Collected data:
*** Block opens ***

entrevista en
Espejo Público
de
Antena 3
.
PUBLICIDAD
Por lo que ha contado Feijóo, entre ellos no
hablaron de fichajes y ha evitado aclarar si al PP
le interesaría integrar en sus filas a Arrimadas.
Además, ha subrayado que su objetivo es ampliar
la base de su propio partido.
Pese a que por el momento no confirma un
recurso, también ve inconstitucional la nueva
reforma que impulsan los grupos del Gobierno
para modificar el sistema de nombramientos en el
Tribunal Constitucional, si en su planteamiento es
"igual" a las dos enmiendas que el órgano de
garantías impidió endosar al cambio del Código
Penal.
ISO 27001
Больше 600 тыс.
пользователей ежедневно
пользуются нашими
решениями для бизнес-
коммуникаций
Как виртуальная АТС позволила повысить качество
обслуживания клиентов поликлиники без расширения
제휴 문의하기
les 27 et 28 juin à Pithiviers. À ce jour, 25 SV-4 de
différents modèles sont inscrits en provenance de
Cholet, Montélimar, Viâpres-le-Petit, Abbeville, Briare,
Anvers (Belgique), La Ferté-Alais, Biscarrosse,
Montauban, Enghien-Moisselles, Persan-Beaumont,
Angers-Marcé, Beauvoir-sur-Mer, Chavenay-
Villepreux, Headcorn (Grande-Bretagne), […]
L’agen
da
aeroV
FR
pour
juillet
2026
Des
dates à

*** Block closes ***
*** Block opens ***

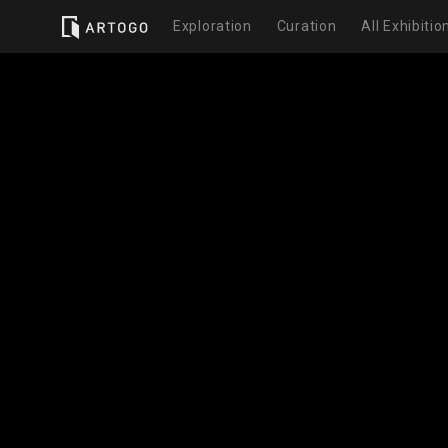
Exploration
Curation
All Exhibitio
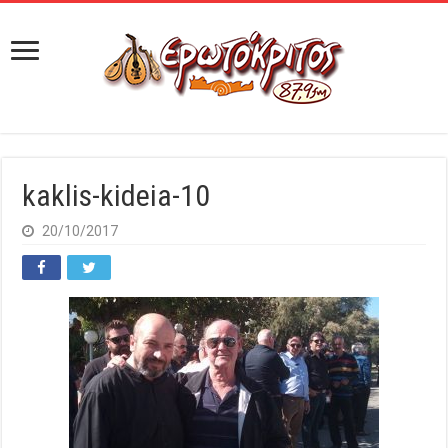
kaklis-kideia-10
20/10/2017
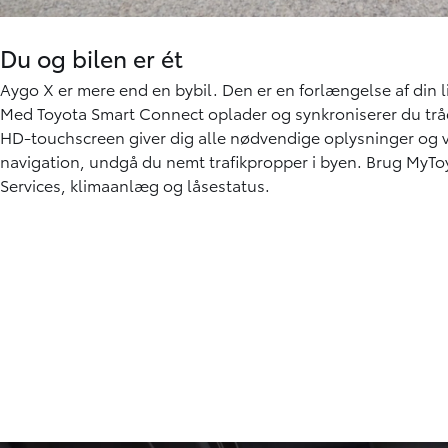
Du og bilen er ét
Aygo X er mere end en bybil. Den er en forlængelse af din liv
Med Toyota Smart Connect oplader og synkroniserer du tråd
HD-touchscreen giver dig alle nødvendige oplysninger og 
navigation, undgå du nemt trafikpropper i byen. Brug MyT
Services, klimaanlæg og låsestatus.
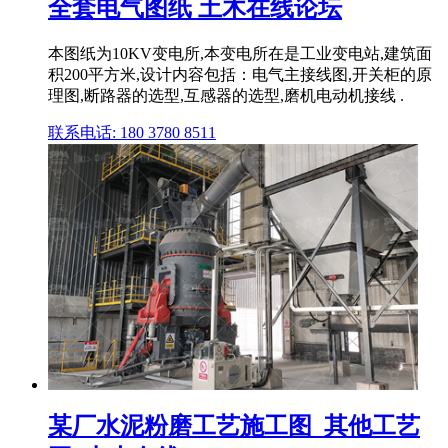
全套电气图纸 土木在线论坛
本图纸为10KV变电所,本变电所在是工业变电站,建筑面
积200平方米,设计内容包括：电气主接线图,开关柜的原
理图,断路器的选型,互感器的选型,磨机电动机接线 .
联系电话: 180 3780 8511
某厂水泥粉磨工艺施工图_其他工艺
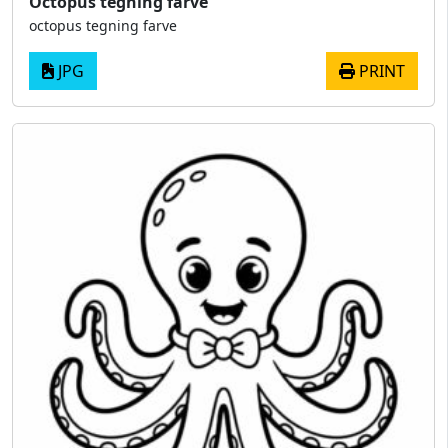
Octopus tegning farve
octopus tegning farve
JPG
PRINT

*** Block closes ***

### EXERCISE PROMPT:
Output exactly those lines of the data above that run from the line with "Aygo X er mere" up to and including the line with "积200平方米,设计内容包括：电气主接线图,开关柜的原". No pictures go in.

### ANSWER TO THIS EXERCISE:
Aygo X er mere end en bybil. Den er en forlængelse af din liv
Med Toyota Smart Connect oplader og synkroniserer du tråd
HD-touchscreen giver dig alle nødvendige oplysninger og 
navigation, undgå du nemt trafikpropper i byen. Brug MyT
Services, klimaanlæg og låsestatus.
全套电气图纸 土木在线论坛
本图纸为10KV变电所,本变电所在是工业变电站,建筑面
积200平方米,设计内容包括：电气主接线图,开关柜的原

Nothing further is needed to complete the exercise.